September 30, 2011
A Tennessee Federal Judge has issued an Order denying Defendant Bank of America’s “Motion to Reconsider” the Court’s prior Order which denied B of A’s Motion to Dismiss the homeowner’s Complaint for declaratory relief. The homeowner had originally sued B of A in state court claiming that B of A had no interest in either the Note or the Deed of Trust. B of A removed the case to Federal Court and filed a Motion to Dismiss, which the Court denied upon finding that the Court could not find, as a matter of law, whether B of A had legal or equitable rights in either the Note or the Deed of Trust, and could not do so on a Motion to Dismiss.
B of A filed a “Motion to Reconsider”, citing hearsay material about “public knowledge” of B of A’s acquisition of Countrywide, etc., and essentially re-argued the same matters in its Motion to Dismiss. The “Motion to Reconsider” was not grounded upon any of the factors cited in case law set forth by B of A within its own Motion. The Court denied the “Motion to Reconsider”, setting forth its reasoning from its prior Order. Apparently, B of A did not understand the Court the first time.
The homeowner is represented by Jeff Barnes, Esq. and local Tennessee counsel John Higgins, Esq. Mr. Barnes is admitted pro hac vice in the case and researched and prepared both the Response to the Motion to Dismiss and the Response to the “Motion to Reconsider”.

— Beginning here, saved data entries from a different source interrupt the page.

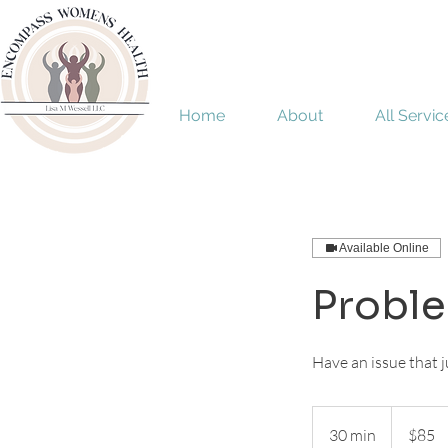
Home
About
All Servic
Available Online
Problem
Have an issue that ju
85
US
30 min
3
$85
dollars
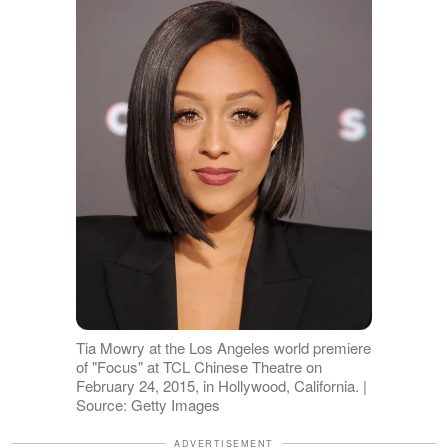
Tia Mowry at the Los Angeles world premiere
of "Focus" at TCL Chinese Theatre on
February 24, 2015, in Hollywood, California. |
Source: Getty Images
ADVERTISEMENT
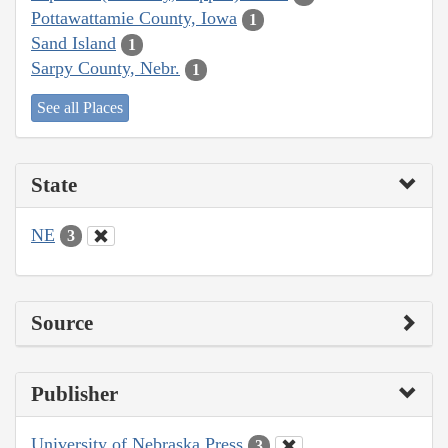
Pottawattamie County, Iowa
1
Sand Island
1
Sarpy County, Nebr.
1
See all Places
State
NE
3
Source
Publisher
University of Nebraska Press
3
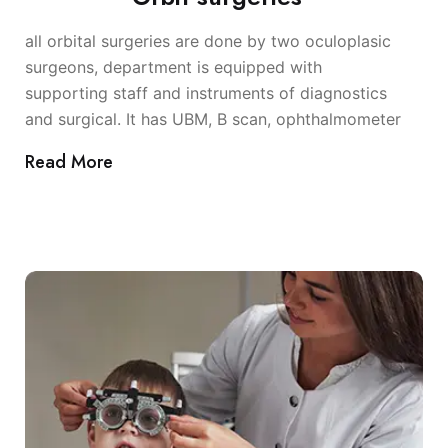
all orbital surgeries are done by two oculoplasic
surgeons, department is equipped with
supporting staff and instruments of diagnostics
and surgical. It has UBM, B scan, ophthalmometer
Read More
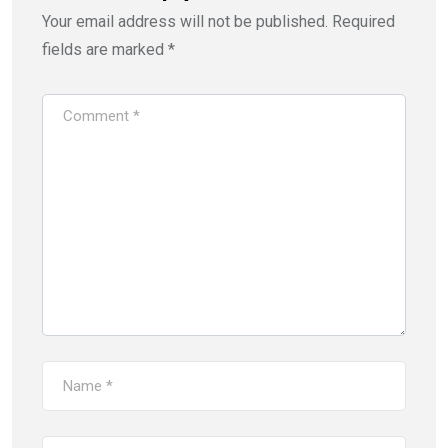
i
w
Your email address will not be published.
Required
n
i
d
n
o
d
fields are marked
*
w
o
)
w
)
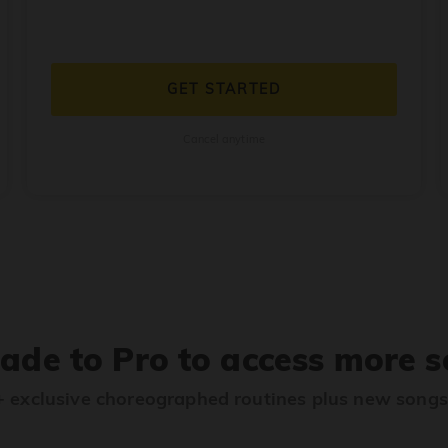
GET STARTED
Cancel anytime
ade to Pro to access more s
 exclusive choreographed routines plus new song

Separately, FDN Maui, Hawai’i counsel James Fosbinder, Esq. has successfully opposed a Motion for Summary Judgment filed by the bank against the homeowner. The same Court has jurisdiction over this case and another case where Mr. Fosbinder represents the homeowner. At a hearing last Friday, the Court cautioned the bank’s counsel in the second case that the issues “are the same issues” as in the case where the Court already denied the bank’s summary judgment motion.